As fitness centers take their appropriate place in the healthcare continuum, health data must be collected, measured, and aggregated to prove the efficacy of programs. Efficacy is the main driver to keep the referrals coming in, to maintain a place as a partner in healthcare, and to access members that wouldn’t walk into your club on their own. Positive outcomes are your proof that what you are doing works.
Let’s take a look at what this means. Say you are offering physician referred weight loss, blood pressure management, and general health programs at three locations. The programs have several measurements that are common to them all and a few that are unique to each. They all have some version of initial assessment, potentially a mid-way assessment, and then a final assessment at the end of the program period. They all have program goals that everyone enrolled in the program works toward. For the sake of this exploration, let’s say the assessments are asking for the same basics: height, weight, blood pressure systolic & diastolic, BMI, waist circumference, percent body fat, and resting heart rate.
If you average 50 referrals from physicians/month at each location and they elect to engage in the program, you will have 150 enrollments. Each enrollment will generate a minimum of 24 pieces of health data collected in addition to program goal data for things like weekly active minutes, daily steps and weekly club visits. That’s over 10,000 measurements for just one month!
If you’re keeping track of health data in Excel, you know that this is where the spreadsheet hits the wall. Individual locations want individual access. Sharing and network issues become a nightmare. And when you layer on the business outcomes dimension, keeping track of which referrals became enrollments and of those enrollments which ones rolled to become an annual membership, you are now well on your way to having a massive spreadsheet headache.
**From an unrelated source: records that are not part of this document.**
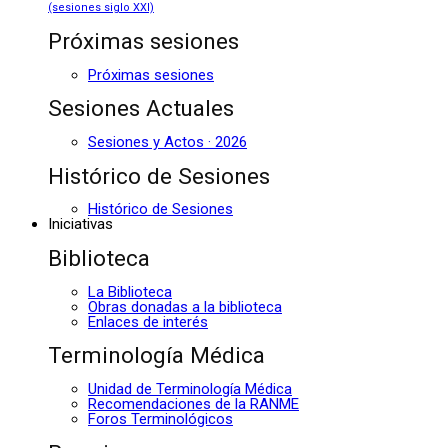
(sesiones siglo XXI)
Próximas sesiones
Próximas sesiones
Sesiones Actuales
Sesiones y Actos · 2026
Histórico de Sesiones
Histórico de Sesiones
Iniciativas
Biblioteca
La Biblioteca
Obras donadas a la biblioteca
Enlaces de interés
Terminología Médica
Unidad de Terminología Médica
Recomendaciones de la RANME
Foros Terminológicos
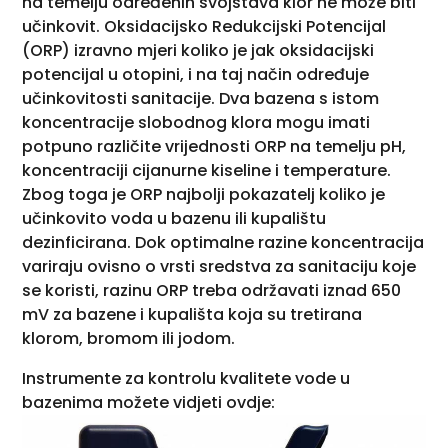
na temelju određenih svojstava klor ne može biti
učinkovit. Oksidacijsko Redukcijski Potencijal
(ORP) izravno mjeri koliko je jak oksidacijski
potencijal u otopini, i na taj način određuje
učinkovitosti sanitacije. Dva bazena s istom
koncentracije slobodnog klora mogu imati
potpuno različite vrijednosti ORP na temelju pH,
koncentraciji cijanurne kiseline i temperature.
Zbog toga je ORP najbolji pokazatelj koliko je
učinkovito voda u bazenu ili kupalištu
dezinficirana. Dok optimalne razine koncentracija
variraju ovisno o vrsti sredstva za sanitaciju koje
se koristi, razinu ORP treba održavati iznad 650
mV za bazene i kupališta koja su tretirana
klorom, bromom ili jodom.
Instrumente za kontrolu kvalitete vode u
bazenima možete vidjeti ovdje:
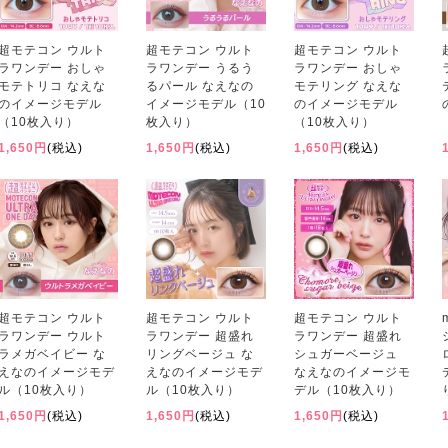
超モテコン ウルト
超モテコン ウルト
超モテコン ウルト
ラワンデー おしゃ
ラワンデー うるう
ラワンデー おしゃ
モテトリコ なえな
るパール なえなの
モテリング なえな
のイメージモデル
イメージモデル（10
のイメージモデル
（10枚入り）
枚入り）
（10枚入り）
1,650円
(税込)
1,650円
(税込)
1,650円
(税込)
超モテコン ウルト
超モテコン ウルト
超モテコン ウルト
ラワンデー ウルト
ラワンデー 超盛れ
ラワンデー 超盛れ
ラメガベイビー な
リングベージュ な
シュガーベージュ
えなのイメージモデ
えなのイメージモデ
なえなのイメージモ
ル（10枚入り）
ル（10枚入り）
デル（10枚入り）
1,650円
(税込)
1,650円
(税込)
1,650円
(税込)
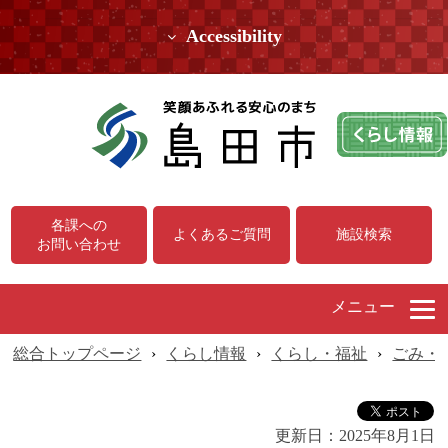
Accessibility
各課への
よくあるご質問
施設検索
お問い合わせ
メニュー
総合トップページ
›
くらし情報
›
くらし・福祉
›
ごみ・
更新日：
2025年8月1日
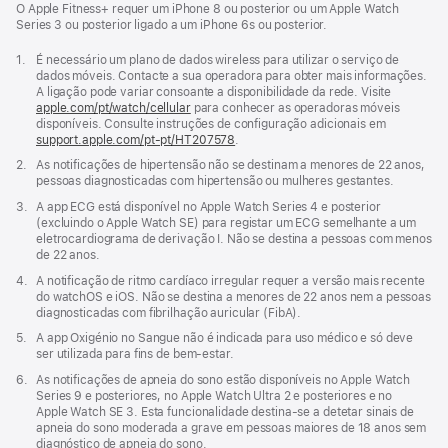
O Apple Fitness+ requer um iPhone 8 ou posterior ou um Apple Watch
Series 3 ou posterior ligado a um iPhone 6s ou posterior.
Nota
1.
É necessário um plano de dados wireless para utilizar o serviço de
de
dados móveis. Contacte a sua operadora para obter mais informações.
rodapé
A ligação pode variar consoante a disponibilidade da rede. Visite
apple.com/pt/watch/cellular
para conhecer as operadoras móveis
disponíveis. Consulte instruções de configuração adicionais em
support.apple.com/pt-pt/HT207578
(abre
.
numa
Nota
2.
As notificações de hipertensão não se destinam a menores de 22 anos,
nova
de
pessoas diagnosticadas com hipertensão ou mulheres gestantes.
janela)
rodapé
Nota
3.
A app ECG está disponível no Apple Watch Series 4 e posterior
de
(excluindo o Apple Watch SE) para registar um ECG semelhante a um
rodapé
eletrocardiograma de derivação I. Não se destina a pessoas com menos
de 22 anos.
Nota
4.
A notificação de ritmo cardíaco irregular requer a versão mais recente
de
do watchOS e iOS. Não se destina a menores de 22 anos nem a pessoas
rodapé
diagnosticadas com fibrilhação auricular (FibA).
Nota
5.
A app Oxigénio no Sangue não é indicada para uso médico e só deve
de
ser utilizada para fins de bem‑estar.
rodapé
Nota
6.
As notificações de apneia do sono estão disponíveis no Apple Watch
de
Series 9 e posteriores, no Apple Watch Ultra 2 e posteriores e no
rodapé
Apple Watch SE 3. Esta funcionalidade destina-se a detetar sinais de
apneia do sono moderada a grave em pessoas maiores de 18 anos sem
diagnóstico de apneia do sono.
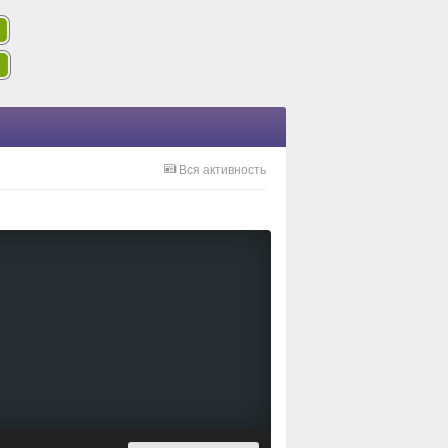
Вся активность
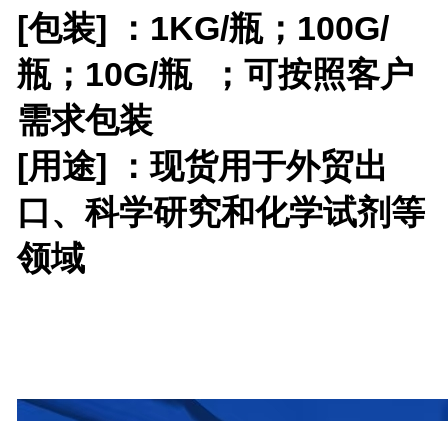
[包装] ：
1KG/瓶；100G/
瓶；10G/瓶
；
可按照客户
需求包装
[用途] ：现货用于外贸出
口、科学研究和化学试剂等
领域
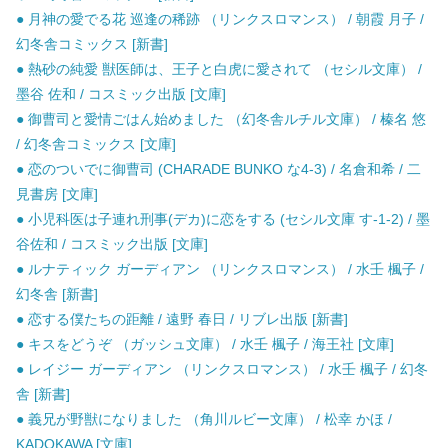
● 月神の愛でる花 巡逢の稀跡 （リンクスロマンス） / 朝霞 月子 /
幻冬舎コミックス [新書]
● 熱砂の純愛 獣医師は、王子と白虎に愛されて （セシル文庫） /
墨谷 佐和 / コスミック出版 [文庫]
● 御曹司と愛情ごはん始めました （幻冬舎ルチル文庫） / 榛名 悠
/ 幻冬舎コミックス [文庫]
● 恋のついでに御曹司 (CHARADE BUNKO な4-3) / 名倉和希 / 二
見書房 [文庫]
● 小児科医は子連れ刑事(デカ)に恋をする (セシル文庫 す-1-2) / 墨
谷佐和 / コスミック出版 [文庫]
● ルナティック ガーディアン （リンクスロマンス） / 水壬 楓子 /
幻冬舎 [新書]
● 恋する僕たちの距離 / 遠野 春日 / リブレ出版 [新書]
● キスをどうぞ （ガッシュ文庫） / 水壬 楓子 / 海王社 [文庫]
● レイジー ガーディアン （リンクスロマンス） / 水壬 楓子 / 幻冬
舎 [新書]
● 義兄が野獣になりました （角川ルビー文庫） / 松幸 かほ /
KADOKAWA [文庫]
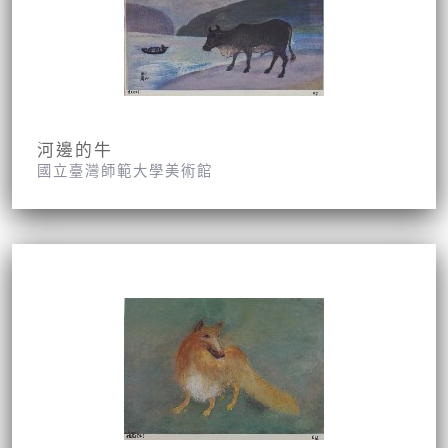
河邊的牛
國立臺灣師範大學美術館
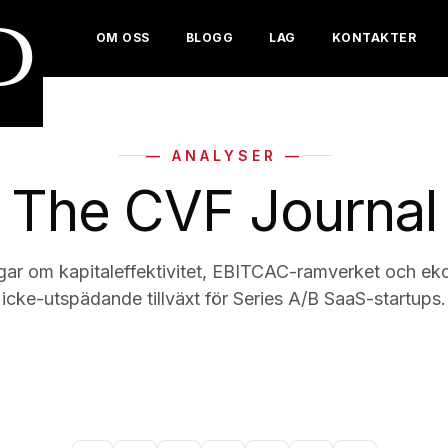
D
OM OSS
BLOGG
LAG
KONTAKTER
— ANALYSER —
The CVF Journal
gar om kapitaleffektivitet, EBITCAC-ramverket och 
icke-utspädande tillväxt för Series A/B SaaS-startups.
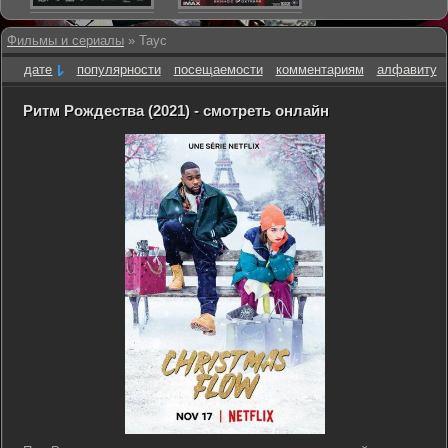
Фильмы и сериалы
» Tayc
дате
популярности
посещаемости
комментариям
алфавиту
Ритм Рождества (2021) - смотреть онлайн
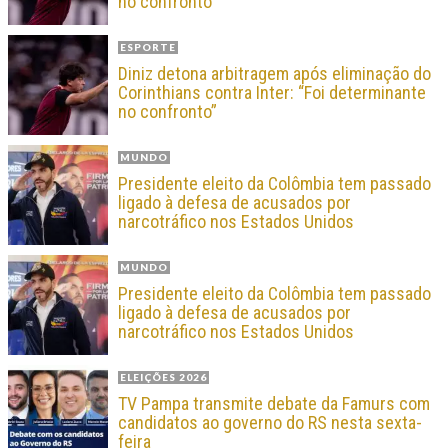
no confronto”
ESPORTE
Diniz detona arbitragem após eliminação do
Corinthians contra Inter: “Foi determinante
no confronto”
MUNDO
Presidente eleito da Colômbia tem passado
ligado à defesa de acusados por
narcotráfico nos Estados Unidos
MUNDO
Presidente eleito da Colômbia tem passado
ligado à defesa de acusados por
narcotráfico nos Estados Unidos
ELEIÇÕES 2026
TV Pampa transmite debate da Famurs com
candidatos ao governo do RS nesta sexta-
feira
To take this a little farther out, patients are more connected to their health data than ever. Whether through wearable tracking technology or even by logging into their patient portals to review information from their latest doctor appointment, they are more interested in seeing the results of their efforts to improve their health. How are you showing them that your program is useful in helping them meet their health goals? And how do you report back to physicians that their patient enrolled in a fitness program and to what end? Please don’t say you are handing them back a piece of paper.
Admittedly, Excel can get the job done, for a single program at a single location, but only to a point. There are several other things to consider like scalability, interoperability, HIPAA-compliance and data security, too. In MyWelld™ featuring EWR™ (Electronic Wellness Record) where activity logs become relevant health data, we bring everything together in one place. Physicians, workplace health, participants and fitness & wellness centers all work together to help their patients, employees and members achieve the outcomes that ultimately matter most; helping people live their best lives.